翌日
午前10時過ぎ。
コンコンッ
提督「どうぞ」
「「「失礼します!」」」
提督「ああ、皆さん早かったですね」
そこには旧横須賀鎮守府の艦娘が集められていた。
長門「で、話とはなんだ?」
提督「…。旧横須賀鎮守府所属の全艦に連絡します!」
全員が息を飲む。
その時の提督の表情はまるで読めず、帽子の陰に隠れていた。
提督「本日付で佐世保鎮守府でも任を解き、新!横須賀鎮守府への異動をめいじます!」
全員が一瞬のうちにして沈黙した。
そして…
暁「う、うそよね!?そんなの!」
提督「っ!事実です…」
雷「そんな…!やっと…また会えたのに…!」
提督「申し訳ありません…突然本部から連絡が入ったものですから、僕としても驚いています」
響「電、大丈夫かい?司令官、また、会えるかい?」
電「ひぐっ…!うぅっ!」
正直なやんだ。
政府に喧嘩を売る以上命の保証はない。
かといってそんなことをみんなに言って心配をかけたくない。
提督「はい!きっと!必ず!」
響「…信じるよ。

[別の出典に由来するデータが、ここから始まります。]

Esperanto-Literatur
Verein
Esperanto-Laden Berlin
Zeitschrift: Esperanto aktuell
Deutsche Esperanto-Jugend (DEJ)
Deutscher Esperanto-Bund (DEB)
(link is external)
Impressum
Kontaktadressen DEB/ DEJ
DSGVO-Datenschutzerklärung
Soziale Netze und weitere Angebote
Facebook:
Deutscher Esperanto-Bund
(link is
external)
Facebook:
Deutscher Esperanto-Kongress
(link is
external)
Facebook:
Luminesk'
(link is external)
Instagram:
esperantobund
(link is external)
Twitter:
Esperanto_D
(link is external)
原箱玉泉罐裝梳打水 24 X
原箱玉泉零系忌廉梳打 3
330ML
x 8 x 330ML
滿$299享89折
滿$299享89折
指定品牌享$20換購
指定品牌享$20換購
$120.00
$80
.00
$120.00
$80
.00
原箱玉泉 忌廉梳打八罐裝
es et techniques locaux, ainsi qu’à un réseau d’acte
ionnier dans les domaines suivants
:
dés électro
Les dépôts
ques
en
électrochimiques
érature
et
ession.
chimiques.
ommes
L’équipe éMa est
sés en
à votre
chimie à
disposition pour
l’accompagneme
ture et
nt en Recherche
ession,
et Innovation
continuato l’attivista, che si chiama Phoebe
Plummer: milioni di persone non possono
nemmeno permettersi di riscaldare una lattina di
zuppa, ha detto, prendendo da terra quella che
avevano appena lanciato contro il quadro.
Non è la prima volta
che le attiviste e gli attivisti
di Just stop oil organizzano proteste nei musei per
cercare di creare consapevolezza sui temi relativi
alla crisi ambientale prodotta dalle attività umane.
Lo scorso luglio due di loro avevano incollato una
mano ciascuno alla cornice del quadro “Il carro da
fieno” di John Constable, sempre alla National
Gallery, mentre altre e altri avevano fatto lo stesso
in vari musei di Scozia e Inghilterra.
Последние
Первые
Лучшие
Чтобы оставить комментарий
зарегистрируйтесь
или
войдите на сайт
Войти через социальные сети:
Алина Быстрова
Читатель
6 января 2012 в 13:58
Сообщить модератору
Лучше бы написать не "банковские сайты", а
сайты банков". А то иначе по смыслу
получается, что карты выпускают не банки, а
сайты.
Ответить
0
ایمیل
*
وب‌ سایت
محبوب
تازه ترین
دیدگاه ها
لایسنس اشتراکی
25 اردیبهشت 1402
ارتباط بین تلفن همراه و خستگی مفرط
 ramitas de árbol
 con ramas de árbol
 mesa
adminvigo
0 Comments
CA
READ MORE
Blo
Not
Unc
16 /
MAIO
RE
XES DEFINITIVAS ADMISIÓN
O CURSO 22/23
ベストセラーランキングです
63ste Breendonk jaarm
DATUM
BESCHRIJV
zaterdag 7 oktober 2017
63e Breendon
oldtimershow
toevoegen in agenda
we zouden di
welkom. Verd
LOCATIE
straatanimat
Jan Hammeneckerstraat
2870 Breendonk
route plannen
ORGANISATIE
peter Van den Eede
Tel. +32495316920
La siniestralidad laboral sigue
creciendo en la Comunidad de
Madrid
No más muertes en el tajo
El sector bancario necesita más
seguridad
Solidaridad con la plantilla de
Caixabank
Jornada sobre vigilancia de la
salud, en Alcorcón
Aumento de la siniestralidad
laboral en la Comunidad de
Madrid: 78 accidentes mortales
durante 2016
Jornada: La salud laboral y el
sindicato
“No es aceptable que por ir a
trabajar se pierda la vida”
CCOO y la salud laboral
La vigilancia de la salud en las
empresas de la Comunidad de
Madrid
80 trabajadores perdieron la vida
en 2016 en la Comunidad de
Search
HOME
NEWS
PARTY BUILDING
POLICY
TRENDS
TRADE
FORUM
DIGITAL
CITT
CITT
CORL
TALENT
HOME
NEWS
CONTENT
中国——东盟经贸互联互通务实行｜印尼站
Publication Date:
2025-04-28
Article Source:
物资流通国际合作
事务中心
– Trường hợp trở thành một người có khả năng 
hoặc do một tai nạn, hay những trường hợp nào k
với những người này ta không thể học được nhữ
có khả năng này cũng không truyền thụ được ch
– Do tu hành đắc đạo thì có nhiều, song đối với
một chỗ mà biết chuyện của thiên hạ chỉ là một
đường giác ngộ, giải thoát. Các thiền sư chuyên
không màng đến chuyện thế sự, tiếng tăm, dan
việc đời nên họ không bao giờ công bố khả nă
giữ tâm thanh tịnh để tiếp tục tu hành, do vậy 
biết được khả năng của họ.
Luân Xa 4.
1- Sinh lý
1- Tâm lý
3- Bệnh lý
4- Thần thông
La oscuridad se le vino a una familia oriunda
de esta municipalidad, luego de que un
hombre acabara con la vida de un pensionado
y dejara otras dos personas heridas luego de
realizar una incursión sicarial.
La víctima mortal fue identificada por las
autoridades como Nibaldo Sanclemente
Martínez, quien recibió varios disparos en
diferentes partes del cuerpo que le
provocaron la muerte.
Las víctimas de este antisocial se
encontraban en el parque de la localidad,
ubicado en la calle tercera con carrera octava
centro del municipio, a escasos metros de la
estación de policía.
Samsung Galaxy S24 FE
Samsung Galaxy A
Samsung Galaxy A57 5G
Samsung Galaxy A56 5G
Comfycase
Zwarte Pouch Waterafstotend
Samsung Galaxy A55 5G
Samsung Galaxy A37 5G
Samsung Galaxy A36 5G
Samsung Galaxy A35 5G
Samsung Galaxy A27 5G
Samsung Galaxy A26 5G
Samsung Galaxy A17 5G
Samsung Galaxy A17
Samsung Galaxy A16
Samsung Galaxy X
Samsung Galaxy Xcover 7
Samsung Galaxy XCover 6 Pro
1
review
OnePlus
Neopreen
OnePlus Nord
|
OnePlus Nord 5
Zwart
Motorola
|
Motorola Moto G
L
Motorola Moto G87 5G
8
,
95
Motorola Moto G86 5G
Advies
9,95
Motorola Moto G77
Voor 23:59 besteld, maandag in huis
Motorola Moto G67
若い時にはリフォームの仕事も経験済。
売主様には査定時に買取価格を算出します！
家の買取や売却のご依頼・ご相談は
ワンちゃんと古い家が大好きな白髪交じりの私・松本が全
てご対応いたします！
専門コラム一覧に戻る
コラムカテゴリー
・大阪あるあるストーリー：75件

司令官」
加賀「提督…。いえ、何もありません」
とは言うものの恐らく加賀は提督の嘘を見抜いているのだろう。
さすがは一航戦といったところ。
赤城「これからも、提督をお待ちして、横須賀で目一杯頑張ります。だから…提督もご無理をなさらないように」
提督「感謝します」
陸奥「長門…ごめんなさい提督。私達先に行くわ」
提督「あ、はい。お願いします」
それに続くように赤城、加賀、響、電、雷、暁達が部屋を後にし、部屋には鳳翔と提督が残った。
提督「鳳翔さん…」
鳳翔「提督…失礼します」ギュッ
突然鳳翔の暖かく、ぬくもりのある体に抱きしめられる。
提督「ふぇ?鳳翔さん?」
鳳翔「提督…どうか、どうかご無事で…!」
その時、抱きしめられた衝撃で帽子の脱げた頭に冷たい雫が落ちてくる感覚がした。
提督「鳳翔さん…!僕…僕ね…」
普段涙を見せず、甘えもしない提督が初めて、子供のように話し、鳳翔の服を強く握りしめる。
鳳翔「どうしま…どうしたの?」
何かに勘付いたように、母のように声をかける。
提督「怖い…怖いよ…。僕、死ぬかもしれない…!でも、死にたくないよ…っ!」
鳳翔「大丈夫、翔くんなら、どんな奴が相手でも、どんな高い壁でも、きっと超えられる。だから自分を信じて?」
提督「うっ…!うわぁぁん!」
鳳翔「よし、よし」
鳳翔も実は知っていた。
あの日、偶然にも部屋の前を通っていた。
そしてそのとき、提督が政府に仕掛けることを知ったのだった。
あえて提督の気遣いに気付き、何も言わずにいた。
だが、無意識のうちに鳳翔の母性は提督を気遣い、優しく包み込んでいた。
それから数十分程泣き続け、鳳翔にも別れを告げ、艦娘達は横須賀へと進路をとった。